▶ RECORDED DATA:
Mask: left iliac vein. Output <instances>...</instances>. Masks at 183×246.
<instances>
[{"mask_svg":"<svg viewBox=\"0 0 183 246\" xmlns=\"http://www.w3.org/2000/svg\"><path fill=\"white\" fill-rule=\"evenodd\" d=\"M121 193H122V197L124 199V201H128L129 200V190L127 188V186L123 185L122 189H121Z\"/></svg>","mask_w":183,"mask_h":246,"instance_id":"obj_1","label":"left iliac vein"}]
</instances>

▶ TASK REQUIREMENTS: Everything in the listing above should be printed again exactly.

▶ SOLUTION FOR THIS PROBLEM:
Mask: left iliac vein. Output <instances>...</instances>. Masks at 183×246.
<instances>
[{"mask_svg":"<svg viewBox=\"0 0 183 246\" xmlns=\"http://www.w3.org/2000/svg\"><path fill=\"white\" fill-rule=\"evenodd\" d=\"M121 193H122V197L124 199V201H128L129 200V190L127 188V186L123 185L122 189H121Z\"/></svg>","mask_w":183,"mask_h":246,"instance_id":"obj_1","label":"left iliac vein"}]
</instances>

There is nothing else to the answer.